▶ Records for processing:

┄┄┄┄┄┄

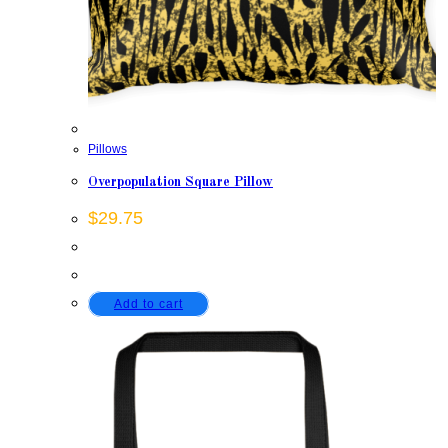
Pillows
Overpopulation Square Pillow
$
29.75
Add to cart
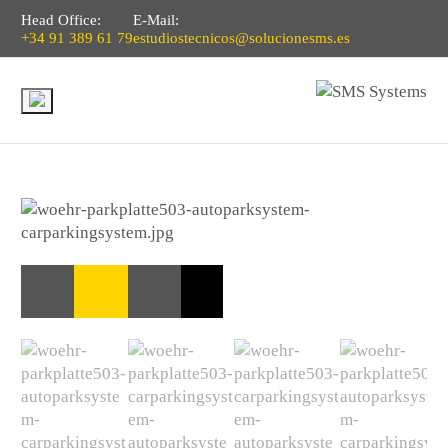
Head Office:
E-Mail:
+34 91 389 61 79
estudiostecnicos@solucionesms.es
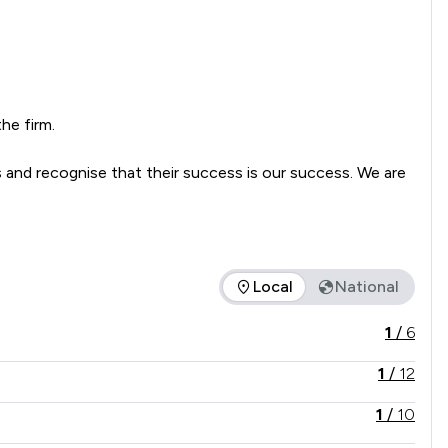
e firm.

 and recognise that their success is our success. We are 
Local
National
e service offered is in comparison to all other law firms natio
1
/
6
1
/
12
1
/
10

┄┄┄┄┄┄

▶ Work task: Pictures stay out, and every line of the records is transcribed exactly.

▶ Response box:
Pillows
Overpopulation Square Pillow
$
29.75
Add to cart
Head Office:
E-Mail:
+34 91 389 61 79
estudiostecnicos@solucionesms.es
e firm.

 and recognise that their success is our success. We are 
Local
National
e service offered is in comparison to all other law firms natio
1
/
6
1
/
12
1
/
10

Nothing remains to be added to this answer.